Wo die Straßenbahn den Boden vibrieren lässt

Auch in Bremen gibt es Ecken, in denen gecornert wird. Eine davon ist die Sielwall-Kreuzung

Von Marie Gogoll

Das Herz von Bremen ist für mich das Eck. Das ist eine große Kreuzung am Steintor, dem sogenannten „Viertel“, unsere Sielwall-Kreuzung. Wie der Name schon sagt, lässt es sich hier gut cornern. Es gibt noch einen Haufen weiterer Ecken, Gassen, Plätze und Bordsteine in unserem Viertel zum Cornern.

Ich komme eigentlich aus dem Ruhrgebiet, da orientieren wir uns eher an Buden. In Bremen sagt man Kiosk. Als ich zum Studieren nach Bremen kam, hab ich schnell gelernt, dass es hier mehr um die Straßenzüge als um die Bude an sich geht, das Bier schmeckt ja sowieso überall gleich.

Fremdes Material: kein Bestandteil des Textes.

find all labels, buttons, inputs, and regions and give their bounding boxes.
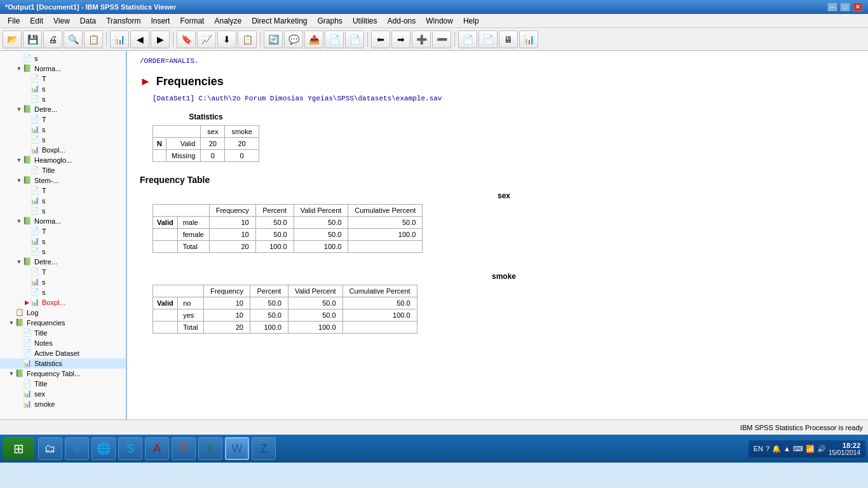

Zu Beginn von Corona war das natürlich alles schwierig, niemand wusste so ganz, was jetzt okay ist, und um niemanden zu gefährden, bleibt man dann doch lieber ganz zu Hause. Mittlerweile wissen wir aber, dass Cornern durchaus zu verantworten ist. Also sitzen wir jetzt wieder regelmäßig auf unserem Bordstein, ein paar Straßen vom „Eck“ entfernt.

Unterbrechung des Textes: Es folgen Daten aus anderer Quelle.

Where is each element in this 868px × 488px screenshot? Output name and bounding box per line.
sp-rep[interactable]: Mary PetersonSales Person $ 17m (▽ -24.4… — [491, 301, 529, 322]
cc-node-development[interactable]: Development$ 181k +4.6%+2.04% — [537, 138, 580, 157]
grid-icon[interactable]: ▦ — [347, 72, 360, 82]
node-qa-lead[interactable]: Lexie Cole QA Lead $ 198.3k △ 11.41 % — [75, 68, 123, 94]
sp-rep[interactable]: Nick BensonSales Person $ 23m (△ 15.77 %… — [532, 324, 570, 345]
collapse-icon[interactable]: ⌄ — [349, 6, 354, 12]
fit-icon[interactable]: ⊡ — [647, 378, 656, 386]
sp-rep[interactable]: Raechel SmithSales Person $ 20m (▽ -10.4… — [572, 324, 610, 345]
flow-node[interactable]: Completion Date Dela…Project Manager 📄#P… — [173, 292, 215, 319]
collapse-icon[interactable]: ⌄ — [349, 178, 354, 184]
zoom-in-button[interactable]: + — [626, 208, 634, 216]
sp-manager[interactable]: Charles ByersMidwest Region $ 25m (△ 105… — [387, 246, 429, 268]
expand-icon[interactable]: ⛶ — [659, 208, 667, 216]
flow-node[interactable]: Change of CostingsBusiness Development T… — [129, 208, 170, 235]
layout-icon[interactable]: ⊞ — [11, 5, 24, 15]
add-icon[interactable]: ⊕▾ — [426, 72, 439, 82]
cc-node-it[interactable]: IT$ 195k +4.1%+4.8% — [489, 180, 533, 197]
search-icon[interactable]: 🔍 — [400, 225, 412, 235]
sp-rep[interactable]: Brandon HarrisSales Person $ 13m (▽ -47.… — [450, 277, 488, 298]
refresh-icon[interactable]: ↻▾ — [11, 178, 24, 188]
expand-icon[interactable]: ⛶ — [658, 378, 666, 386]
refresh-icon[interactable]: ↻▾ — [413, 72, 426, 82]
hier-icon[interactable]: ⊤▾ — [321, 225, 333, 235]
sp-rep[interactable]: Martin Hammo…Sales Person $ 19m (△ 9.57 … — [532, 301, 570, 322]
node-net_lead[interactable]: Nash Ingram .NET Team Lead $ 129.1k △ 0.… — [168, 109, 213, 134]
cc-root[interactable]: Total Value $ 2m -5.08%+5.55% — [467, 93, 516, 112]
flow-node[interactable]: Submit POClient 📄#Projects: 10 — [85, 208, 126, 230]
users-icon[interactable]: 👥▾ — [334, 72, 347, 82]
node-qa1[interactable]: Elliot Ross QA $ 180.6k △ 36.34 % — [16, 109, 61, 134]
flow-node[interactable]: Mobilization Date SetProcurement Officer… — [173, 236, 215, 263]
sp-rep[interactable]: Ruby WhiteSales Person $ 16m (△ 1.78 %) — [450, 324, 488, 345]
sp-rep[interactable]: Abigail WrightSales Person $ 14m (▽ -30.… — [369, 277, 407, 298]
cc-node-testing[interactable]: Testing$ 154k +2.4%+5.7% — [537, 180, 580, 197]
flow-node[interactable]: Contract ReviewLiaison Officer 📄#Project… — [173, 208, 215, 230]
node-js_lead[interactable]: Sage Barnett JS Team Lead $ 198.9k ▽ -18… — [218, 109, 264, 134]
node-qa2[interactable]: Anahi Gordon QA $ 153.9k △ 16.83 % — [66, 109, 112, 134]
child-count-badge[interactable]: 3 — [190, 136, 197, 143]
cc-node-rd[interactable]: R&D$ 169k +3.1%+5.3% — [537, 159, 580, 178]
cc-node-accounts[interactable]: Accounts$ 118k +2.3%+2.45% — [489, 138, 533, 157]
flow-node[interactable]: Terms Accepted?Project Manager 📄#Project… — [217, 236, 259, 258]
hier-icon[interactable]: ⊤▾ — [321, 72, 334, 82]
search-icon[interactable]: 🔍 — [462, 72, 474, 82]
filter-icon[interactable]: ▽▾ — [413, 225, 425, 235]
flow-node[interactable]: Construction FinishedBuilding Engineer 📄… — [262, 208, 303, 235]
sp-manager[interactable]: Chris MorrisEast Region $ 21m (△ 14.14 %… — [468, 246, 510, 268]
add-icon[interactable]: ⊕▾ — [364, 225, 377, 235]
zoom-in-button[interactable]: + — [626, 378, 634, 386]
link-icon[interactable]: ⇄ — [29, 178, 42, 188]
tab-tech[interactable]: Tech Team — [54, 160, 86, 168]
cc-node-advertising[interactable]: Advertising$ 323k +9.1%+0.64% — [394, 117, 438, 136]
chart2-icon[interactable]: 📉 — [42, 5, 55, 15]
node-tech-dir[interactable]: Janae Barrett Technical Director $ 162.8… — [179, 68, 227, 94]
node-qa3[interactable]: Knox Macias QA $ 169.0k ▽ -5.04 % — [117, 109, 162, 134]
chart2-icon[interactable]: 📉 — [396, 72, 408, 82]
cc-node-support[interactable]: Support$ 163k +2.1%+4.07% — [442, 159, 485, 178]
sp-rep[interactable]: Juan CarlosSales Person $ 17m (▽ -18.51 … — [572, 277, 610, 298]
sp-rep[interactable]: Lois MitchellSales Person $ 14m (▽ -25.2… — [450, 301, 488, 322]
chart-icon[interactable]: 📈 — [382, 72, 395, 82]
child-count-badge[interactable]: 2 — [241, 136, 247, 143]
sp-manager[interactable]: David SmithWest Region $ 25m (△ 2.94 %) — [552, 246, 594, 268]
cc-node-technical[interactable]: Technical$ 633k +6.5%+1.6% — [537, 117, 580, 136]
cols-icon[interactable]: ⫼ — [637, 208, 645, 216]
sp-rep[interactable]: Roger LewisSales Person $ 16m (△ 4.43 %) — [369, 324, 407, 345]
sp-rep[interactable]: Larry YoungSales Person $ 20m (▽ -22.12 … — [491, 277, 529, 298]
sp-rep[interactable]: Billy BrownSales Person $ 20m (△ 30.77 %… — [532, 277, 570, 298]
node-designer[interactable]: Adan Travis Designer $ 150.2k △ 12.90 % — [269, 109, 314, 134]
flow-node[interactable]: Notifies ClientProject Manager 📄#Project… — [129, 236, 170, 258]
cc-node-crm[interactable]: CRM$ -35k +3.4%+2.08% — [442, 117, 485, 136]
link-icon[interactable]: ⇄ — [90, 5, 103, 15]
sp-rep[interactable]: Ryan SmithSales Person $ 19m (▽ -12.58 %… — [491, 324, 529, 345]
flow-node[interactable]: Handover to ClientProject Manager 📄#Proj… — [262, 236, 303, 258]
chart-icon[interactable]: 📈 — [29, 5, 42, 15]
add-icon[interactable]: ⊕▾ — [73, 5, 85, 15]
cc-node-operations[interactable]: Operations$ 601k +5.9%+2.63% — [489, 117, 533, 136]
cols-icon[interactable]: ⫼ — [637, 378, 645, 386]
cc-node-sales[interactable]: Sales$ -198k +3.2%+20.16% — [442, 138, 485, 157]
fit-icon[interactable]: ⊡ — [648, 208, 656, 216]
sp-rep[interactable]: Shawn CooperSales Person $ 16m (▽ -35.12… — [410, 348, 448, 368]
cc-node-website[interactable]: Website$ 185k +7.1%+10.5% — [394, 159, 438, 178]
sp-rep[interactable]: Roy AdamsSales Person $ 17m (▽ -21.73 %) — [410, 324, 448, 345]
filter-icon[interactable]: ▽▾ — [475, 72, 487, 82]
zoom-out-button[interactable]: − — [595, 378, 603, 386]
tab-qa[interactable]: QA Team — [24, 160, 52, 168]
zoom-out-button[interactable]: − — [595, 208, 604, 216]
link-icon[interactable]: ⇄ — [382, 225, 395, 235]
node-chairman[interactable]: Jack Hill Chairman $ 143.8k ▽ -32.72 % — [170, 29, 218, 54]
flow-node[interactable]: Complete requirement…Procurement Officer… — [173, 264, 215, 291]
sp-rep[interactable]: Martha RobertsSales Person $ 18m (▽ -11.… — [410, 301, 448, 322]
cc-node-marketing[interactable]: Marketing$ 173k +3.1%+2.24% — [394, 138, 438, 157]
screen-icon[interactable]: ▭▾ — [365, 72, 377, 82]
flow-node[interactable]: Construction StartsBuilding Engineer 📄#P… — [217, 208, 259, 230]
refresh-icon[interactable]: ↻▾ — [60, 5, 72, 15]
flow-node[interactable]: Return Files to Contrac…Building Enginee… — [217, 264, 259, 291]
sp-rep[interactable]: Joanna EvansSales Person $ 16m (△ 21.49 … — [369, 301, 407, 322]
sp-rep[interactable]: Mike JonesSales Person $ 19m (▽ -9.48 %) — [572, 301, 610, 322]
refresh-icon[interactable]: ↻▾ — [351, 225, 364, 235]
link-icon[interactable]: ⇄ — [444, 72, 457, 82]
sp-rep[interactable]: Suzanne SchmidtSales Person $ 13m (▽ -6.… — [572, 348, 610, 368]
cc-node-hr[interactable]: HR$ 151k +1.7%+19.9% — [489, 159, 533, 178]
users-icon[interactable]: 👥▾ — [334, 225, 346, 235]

Hier ist das Licht der Straßenlaternen schön gelb, an guten Abenden wurde der Bordstein tagsüber von der Sonne beschienen und wärmt dir jetzt noch den Po. Wenn sich eine Straßenbahn vorbeischiebt, vibriert der Boden ein bisschen. Ein vertrautes, beruhigendes Gefühl.

Wir treffen uns nicht mehr mit ganz so vielen auf einmal seit Corona, meistens sind wir zu fünft. Wir besprechen Laras neues Tinder Match, obwohl sie neulich so stolz war, dass sie Tinder gelöscht und dafür Twitter installiert hatte. Alte Gewohnheiten seien halt schwer abzulegen, meint sie, und Instagram sei eigentlich auch genug Social Media. Marvin benutzt kein Tinder, nicht mal Okcupid, und hat auch nie Dates, dafür immer ­Pueblo Tabak in seinen ausgebeulten und überfüllten Hosentaschen.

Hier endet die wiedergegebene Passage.